ENTRIES PROVIDED:
=== Begin Enclosure ===

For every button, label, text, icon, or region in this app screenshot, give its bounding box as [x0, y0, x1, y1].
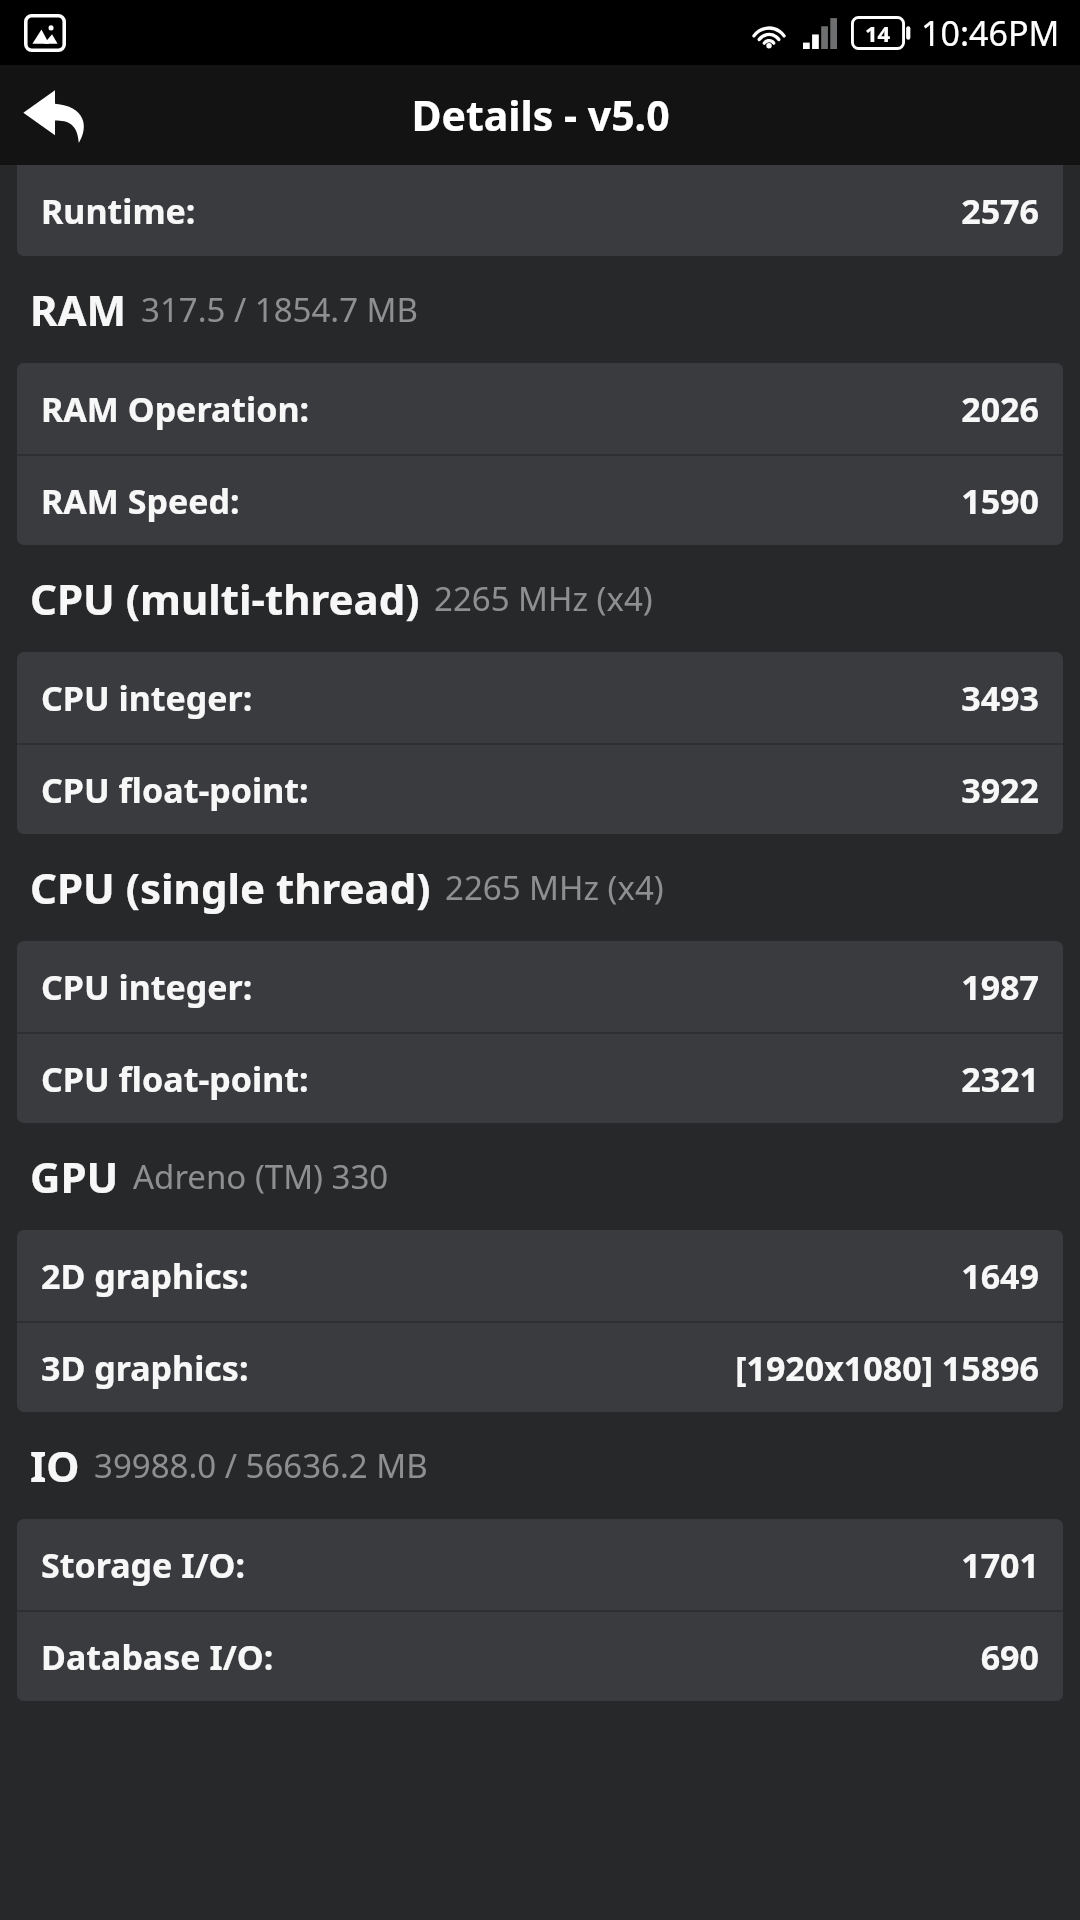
staticText: RAM Speed: [41, 478, 240, 524]
staticText: 39988.0 / 56636.2 MB [94, 1443, 428, 1488]
staticText: CPU (single thread) [30, 859, 431, 916]
staticText: 10:46PM [921, 10, 1060, 56]
button[interactable]: CPU float-point: [17, 1034, 1063, 1123]
staticText: 3493 [961, 675, 1039, 721]
button[interactable]: Storage I/O: [17, 1519, 1063, 1610]
button[interactable]: CPU float-point: [17, 745, 1063, 834]
button[interactable]: 2D graphics: [17, 1230, 1063, 1321]
staticText: CPU (multi-thread) [30, 570, 420, 627]
staticText: CPU float-point: [41, 1056, 309, 1102]
button[interactable]: CPU integer: [17, 652, 1063, 743]
staticText: 1590 [961, 478, 1039, 524]
staticText: Storage I/O: [41, 1542, 246, 1588]
staticText: IO [30, 1437, 80, 1494]
staticText: [1920x1080] 15896 [735, 1345, 1039, 1391]
staticText: 1649 [961, 1253, 1039, 1299]
staticText: RAM [30, 281, 127, 338]
staticText: 3922 [961, 767, 1039, 813]
staticText: Adreno (TM) 330 [133, 1154, 389, 1199]
staticText: CPU integer: [41, 675, 253, 721]
staticText: 1987 [961, 964, 1039, 1010]
staticText: RAM Operation: [41, 386, 310, 432]
staticText: CPU integer: [41, 964, 253, 1010]
staticText: Database I/O: [41, 1634, 274, 1680]
button[interactable]: Database I/O: [17, 1612, 1063, 1701]
button[interactable]: RAM Speed: [17, 456, 1063, 545]
staticText: 3D graphics: [41, 1345, 249, 1391]
staticText: 1701 [961, 1542, 1039, 1588]
button[interactable]: Back [0, 65, 110, 165]
button[interactable]: RAM Operation: [17, 363, 1063, 454]
button[interactable]: Runtime: [17, 165, 1063, 256]
button[interactable]: 3D graphics: [17, 1323, 1063, 1412]
staticText: 317.5 / 1854.7 MB [141, 287, 418, 332]
staticText: 690 [980, 1634, 1039, 1680]
staticText: 2D graphics: [41, 1253, 249, 1299]
staticText: 2026 [961, 386, 1039, 432]
staticText: 2576 [961, 188, 1039, 234]
staticText: 2265 MHz (x4) [445, 865, 664, 910]
staticText: 14 [865, 18, 891, 48]
staticText: GPU [30, 1148, 119, 1205]
staticText: 2321 [961, 1056, 1039, 1102]
staticText: Runtime: [41, 188, 196, 234]
staticText: 2265 MHz (x4) [434, 576, 653, 621]
button[interactable]: CPU integer: [17, 941, 1063, 1032]
staticText: Details - v5.0 [411, 87, 670, 143]
staticText: CPU float-point: [41, 767, 309, 813]
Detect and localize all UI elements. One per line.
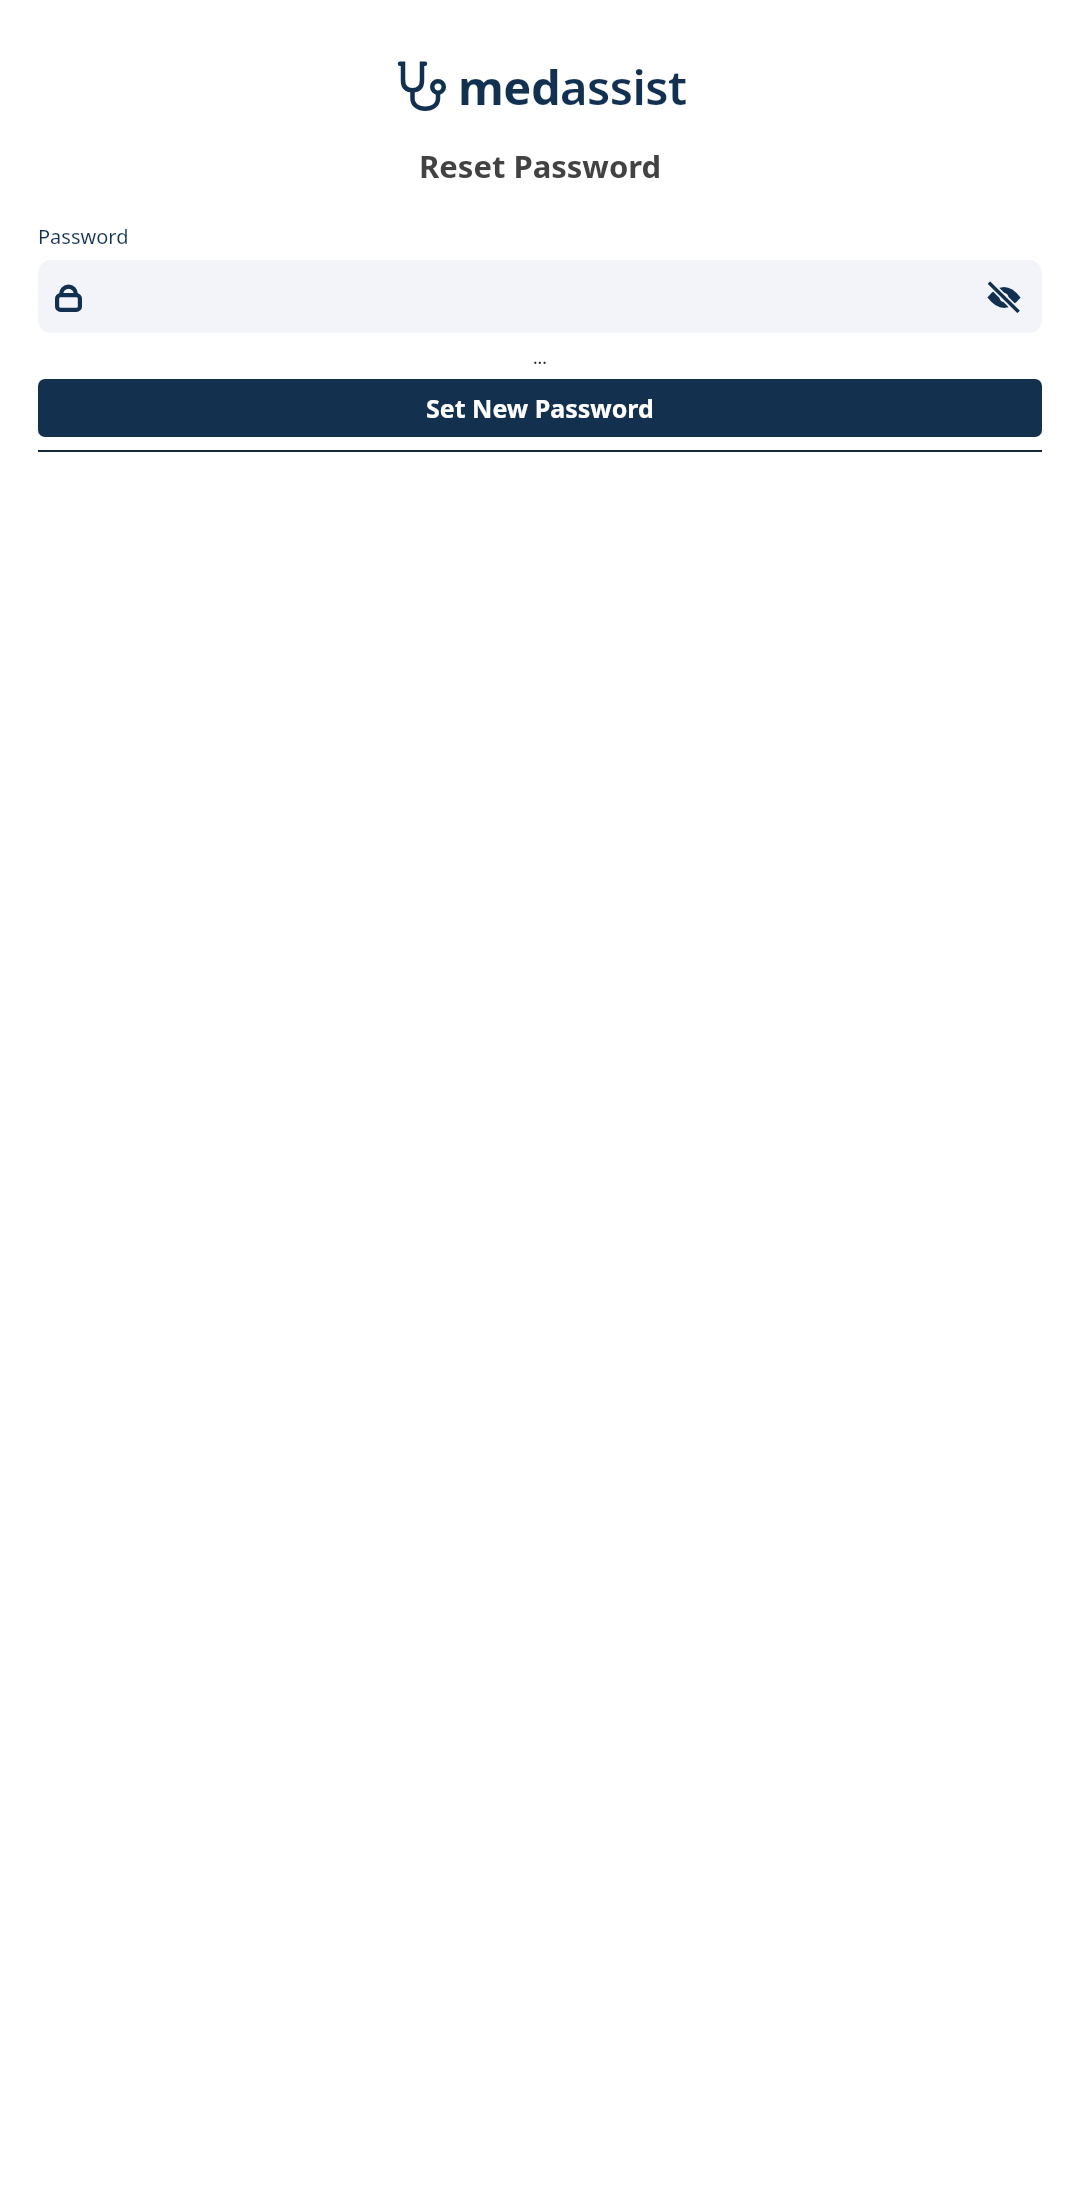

=== End Enclosure ===

WHAT YOU NEED TO DO:
Find every line in the records that contains the word "Operation"; copy those lines.

EXERCISE ANSWER:
staticText: RAM Operation: [41, 386, 310, 432]
button[interactable]: RAM Operation: [17, 363, 1063, 454]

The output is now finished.